2. Remove the front section of the fender liner - rather intuitive after removing 7 or so screws.
3. Disconnect the resistor plug electrical connection (just pulls apart) after pulling the connector from the plastic clips on the inside fender wall.
4. The resistor is located at the top of the interior side of the condenser/cooler. It is secured with one (1) 4mm hex head (internal - "allen") screw through the center of the resistor.

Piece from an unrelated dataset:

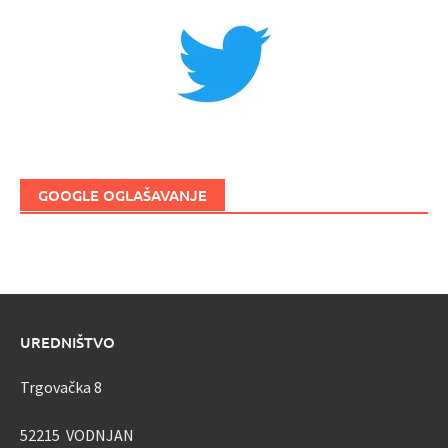
GOOGLE OGLAŠAVANJE
UREDNIŠTVO
Trgovačka 8
52215 VODNJAN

5. Now comes the pita part:
A. the screw is not visible & must be removed & re-installed by feel - it's difficult to get the hex wrench mated to the screw,
B. the space is so limited that my avg size hand could barely fit, precluding turning the screw by hand,
C. the arc for turning a fixed hex wrench or a ratchet w/hex socket is, perhaps, 20-30 degrees, so it takes many partial turns (wish I had a fine tooth ratchet), and
D. the clearance above the screw head is insufficient to fit the tools I had. I ended up using a 1/4" ratchet wrench w/4mm socket & a very short piece of 4mm hex wrench cut to size w/a Dremel (or use a hack saw) & temporarily glued into the socket w/just 1/8" exposed. 
6. Removal takes time, but once I made the tool, wasn't too bad.
7. Re-installation of the new resistor is the reverse of the above, but since the screw hole is not visible & the screw has a fine thread, it took me many, many, many tries during which I had nothing good to say about our marque. The only good thing is there's no place for a dropped socket to go.

Perhaps someone has an easier way I overlooked to get to the AC resistor. It looked to me that the only alternative is to drop the AC fan/condenser which seemed at least as much trouble.